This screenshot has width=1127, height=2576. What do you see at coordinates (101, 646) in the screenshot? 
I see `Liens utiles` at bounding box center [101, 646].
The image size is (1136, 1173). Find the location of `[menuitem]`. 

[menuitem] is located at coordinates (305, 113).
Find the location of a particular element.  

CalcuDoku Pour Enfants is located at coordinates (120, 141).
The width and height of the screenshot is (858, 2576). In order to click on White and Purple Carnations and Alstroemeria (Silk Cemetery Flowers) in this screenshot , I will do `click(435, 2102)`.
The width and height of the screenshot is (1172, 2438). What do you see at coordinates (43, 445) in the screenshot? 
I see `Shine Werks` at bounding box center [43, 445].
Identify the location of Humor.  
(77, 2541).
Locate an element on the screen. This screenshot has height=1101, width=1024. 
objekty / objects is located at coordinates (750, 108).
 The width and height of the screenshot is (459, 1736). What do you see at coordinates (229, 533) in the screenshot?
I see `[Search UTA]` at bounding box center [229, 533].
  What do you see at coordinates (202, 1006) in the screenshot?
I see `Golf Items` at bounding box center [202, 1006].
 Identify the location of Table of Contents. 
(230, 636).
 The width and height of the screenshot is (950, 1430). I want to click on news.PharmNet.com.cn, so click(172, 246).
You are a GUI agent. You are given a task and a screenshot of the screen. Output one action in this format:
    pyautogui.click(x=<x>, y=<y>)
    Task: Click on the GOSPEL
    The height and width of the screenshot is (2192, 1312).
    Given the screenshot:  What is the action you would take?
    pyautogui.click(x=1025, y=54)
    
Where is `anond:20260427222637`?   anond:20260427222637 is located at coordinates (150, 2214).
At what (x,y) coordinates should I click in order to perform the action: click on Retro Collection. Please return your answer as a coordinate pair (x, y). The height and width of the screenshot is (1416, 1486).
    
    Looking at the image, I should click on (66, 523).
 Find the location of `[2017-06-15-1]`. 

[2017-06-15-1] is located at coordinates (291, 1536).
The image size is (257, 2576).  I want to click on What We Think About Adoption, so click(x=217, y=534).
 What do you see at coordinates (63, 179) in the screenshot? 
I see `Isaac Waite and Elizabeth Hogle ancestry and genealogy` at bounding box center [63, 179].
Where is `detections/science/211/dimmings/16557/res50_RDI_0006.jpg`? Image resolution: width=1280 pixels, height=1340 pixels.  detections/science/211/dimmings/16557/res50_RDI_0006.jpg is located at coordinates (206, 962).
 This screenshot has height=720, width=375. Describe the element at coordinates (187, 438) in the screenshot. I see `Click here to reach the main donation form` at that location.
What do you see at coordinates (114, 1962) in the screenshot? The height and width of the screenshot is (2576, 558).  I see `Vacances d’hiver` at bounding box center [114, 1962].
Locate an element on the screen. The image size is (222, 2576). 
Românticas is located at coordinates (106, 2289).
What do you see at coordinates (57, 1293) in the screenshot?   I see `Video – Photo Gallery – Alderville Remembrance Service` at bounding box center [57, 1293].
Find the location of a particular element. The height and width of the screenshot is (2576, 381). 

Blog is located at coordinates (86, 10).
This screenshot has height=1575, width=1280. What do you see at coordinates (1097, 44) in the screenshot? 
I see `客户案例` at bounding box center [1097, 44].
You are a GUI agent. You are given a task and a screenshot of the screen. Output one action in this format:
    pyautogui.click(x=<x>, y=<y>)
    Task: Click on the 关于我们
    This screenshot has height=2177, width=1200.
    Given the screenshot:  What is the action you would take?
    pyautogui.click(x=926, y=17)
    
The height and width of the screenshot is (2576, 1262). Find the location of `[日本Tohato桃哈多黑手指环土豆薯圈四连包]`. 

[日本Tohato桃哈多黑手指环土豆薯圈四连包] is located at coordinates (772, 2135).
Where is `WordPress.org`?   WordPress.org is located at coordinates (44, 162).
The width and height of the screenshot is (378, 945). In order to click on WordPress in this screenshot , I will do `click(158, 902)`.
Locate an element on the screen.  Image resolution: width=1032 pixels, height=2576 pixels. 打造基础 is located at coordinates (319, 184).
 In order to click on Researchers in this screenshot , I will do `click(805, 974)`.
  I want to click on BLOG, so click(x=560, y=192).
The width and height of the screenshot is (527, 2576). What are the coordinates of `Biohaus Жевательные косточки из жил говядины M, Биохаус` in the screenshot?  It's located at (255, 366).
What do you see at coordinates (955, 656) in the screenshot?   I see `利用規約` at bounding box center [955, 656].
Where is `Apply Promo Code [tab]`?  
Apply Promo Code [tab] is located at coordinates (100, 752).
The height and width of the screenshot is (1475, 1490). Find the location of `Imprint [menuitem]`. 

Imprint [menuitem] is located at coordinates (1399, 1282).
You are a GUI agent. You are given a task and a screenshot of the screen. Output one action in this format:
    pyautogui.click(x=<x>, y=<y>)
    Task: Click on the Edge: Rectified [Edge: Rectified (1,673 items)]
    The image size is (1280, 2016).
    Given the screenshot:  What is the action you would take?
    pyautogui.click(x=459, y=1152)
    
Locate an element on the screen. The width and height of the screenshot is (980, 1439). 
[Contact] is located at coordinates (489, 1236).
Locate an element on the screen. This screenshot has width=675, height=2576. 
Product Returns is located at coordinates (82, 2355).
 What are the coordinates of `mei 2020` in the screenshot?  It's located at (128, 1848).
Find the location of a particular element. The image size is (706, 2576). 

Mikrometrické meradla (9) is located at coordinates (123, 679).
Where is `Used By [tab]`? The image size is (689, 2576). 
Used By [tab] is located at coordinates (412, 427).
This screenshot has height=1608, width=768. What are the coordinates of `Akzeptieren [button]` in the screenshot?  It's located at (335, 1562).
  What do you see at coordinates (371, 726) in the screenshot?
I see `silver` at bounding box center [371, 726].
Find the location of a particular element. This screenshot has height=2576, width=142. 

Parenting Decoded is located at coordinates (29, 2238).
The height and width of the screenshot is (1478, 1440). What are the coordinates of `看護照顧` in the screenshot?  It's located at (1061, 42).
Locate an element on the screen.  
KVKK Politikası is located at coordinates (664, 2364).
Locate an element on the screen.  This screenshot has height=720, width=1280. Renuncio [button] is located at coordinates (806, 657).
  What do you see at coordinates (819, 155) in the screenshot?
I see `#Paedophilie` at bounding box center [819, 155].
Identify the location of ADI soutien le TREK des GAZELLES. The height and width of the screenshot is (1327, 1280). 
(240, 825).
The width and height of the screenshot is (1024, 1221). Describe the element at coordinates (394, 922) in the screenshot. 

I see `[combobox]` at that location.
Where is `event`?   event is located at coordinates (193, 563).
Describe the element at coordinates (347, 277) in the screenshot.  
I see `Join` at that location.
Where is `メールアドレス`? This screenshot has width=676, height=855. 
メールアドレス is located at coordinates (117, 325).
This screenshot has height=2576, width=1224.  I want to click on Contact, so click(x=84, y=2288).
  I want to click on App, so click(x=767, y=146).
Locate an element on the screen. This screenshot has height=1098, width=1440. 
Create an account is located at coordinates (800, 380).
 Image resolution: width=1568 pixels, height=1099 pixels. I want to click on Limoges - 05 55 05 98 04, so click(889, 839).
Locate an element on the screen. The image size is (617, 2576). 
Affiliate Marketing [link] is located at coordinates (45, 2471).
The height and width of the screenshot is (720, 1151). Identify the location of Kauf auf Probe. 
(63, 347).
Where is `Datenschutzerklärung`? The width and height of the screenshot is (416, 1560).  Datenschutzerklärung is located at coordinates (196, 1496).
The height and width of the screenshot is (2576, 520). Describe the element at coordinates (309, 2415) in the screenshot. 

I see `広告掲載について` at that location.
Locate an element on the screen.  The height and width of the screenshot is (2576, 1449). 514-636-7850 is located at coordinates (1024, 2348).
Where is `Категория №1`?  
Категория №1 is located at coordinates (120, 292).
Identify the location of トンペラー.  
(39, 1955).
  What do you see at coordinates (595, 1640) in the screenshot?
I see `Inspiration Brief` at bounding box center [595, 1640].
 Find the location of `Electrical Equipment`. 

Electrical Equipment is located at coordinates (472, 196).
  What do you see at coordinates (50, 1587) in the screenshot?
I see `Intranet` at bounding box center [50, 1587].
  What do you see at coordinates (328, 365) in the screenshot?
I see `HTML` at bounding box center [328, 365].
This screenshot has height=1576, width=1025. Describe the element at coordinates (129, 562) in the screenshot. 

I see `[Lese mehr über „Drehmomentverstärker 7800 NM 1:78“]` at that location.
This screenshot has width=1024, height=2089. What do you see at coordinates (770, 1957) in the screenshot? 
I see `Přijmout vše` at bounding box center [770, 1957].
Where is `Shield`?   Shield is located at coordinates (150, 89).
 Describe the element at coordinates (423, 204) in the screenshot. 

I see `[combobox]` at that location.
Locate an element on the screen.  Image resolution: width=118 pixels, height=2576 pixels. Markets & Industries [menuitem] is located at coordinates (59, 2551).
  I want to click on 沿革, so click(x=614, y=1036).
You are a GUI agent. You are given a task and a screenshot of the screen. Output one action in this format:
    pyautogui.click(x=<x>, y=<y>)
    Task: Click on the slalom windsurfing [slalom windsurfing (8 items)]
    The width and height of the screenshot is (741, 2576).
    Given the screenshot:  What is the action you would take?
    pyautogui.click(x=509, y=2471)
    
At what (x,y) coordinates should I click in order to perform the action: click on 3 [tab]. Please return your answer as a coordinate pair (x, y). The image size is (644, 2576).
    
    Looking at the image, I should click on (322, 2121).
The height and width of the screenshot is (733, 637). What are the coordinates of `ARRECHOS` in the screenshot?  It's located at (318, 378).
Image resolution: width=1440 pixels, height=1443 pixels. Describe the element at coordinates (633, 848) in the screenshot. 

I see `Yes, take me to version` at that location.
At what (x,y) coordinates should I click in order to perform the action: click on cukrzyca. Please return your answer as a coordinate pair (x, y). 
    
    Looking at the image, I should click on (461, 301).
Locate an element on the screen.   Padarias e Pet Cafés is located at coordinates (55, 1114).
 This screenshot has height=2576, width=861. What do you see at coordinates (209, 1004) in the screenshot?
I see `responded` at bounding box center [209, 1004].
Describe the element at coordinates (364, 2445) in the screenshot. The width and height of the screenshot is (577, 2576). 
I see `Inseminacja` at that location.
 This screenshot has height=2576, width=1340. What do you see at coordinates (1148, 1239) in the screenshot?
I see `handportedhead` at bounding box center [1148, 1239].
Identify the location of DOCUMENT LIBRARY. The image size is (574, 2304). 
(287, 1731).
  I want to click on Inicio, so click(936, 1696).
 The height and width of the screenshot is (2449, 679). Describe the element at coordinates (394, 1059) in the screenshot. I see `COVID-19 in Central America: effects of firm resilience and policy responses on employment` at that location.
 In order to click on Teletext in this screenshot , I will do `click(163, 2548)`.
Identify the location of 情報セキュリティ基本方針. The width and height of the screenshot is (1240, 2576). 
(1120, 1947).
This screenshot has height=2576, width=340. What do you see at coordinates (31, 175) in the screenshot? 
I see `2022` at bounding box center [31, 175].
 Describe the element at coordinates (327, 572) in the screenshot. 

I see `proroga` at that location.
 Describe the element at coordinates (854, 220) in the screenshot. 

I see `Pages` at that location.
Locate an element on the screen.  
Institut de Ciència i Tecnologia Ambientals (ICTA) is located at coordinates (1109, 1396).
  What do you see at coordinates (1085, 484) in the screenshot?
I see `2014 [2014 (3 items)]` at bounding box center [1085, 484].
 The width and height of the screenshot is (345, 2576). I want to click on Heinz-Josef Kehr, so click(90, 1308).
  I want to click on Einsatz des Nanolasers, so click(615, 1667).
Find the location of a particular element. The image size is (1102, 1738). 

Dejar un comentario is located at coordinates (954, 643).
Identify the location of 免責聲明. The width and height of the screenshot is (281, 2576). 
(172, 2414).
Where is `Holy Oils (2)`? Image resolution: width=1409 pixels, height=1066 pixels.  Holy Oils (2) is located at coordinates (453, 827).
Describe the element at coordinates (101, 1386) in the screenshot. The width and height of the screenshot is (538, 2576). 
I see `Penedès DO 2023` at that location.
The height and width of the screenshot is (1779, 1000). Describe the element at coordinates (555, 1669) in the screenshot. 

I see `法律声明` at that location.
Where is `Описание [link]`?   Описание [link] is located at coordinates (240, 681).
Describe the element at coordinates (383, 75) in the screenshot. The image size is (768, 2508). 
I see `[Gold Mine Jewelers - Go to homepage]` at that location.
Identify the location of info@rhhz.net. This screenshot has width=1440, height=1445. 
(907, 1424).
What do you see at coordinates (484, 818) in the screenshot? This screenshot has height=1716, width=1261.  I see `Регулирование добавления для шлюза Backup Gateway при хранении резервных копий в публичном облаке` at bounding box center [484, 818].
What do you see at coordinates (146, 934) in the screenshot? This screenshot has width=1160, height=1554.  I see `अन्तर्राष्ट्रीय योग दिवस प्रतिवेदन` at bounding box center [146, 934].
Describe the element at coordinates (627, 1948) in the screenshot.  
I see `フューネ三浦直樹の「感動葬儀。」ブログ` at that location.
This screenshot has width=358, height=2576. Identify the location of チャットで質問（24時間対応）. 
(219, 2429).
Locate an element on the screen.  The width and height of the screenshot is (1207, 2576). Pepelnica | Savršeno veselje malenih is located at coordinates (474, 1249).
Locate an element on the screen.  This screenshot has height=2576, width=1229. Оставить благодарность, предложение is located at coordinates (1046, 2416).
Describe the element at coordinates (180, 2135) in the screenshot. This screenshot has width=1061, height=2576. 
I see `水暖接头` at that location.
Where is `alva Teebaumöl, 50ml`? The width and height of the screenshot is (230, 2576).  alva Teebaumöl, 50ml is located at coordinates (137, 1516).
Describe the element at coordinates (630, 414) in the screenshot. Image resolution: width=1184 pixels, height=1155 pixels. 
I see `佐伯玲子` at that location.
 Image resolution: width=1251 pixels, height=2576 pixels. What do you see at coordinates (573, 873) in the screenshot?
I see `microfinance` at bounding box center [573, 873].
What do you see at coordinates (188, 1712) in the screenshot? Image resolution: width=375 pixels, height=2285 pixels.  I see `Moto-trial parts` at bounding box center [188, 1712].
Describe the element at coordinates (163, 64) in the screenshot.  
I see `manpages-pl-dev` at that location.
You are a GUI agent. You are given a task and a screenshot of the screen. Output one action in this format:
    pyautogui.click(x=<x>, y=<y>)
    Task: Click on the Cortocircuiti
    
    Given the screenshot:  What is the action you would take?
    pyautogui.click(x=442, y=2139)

- Your assignment
Looking at the listing above, count every line in which the string "WordPress" appears, and give only that count.

- Solution to this exercise
2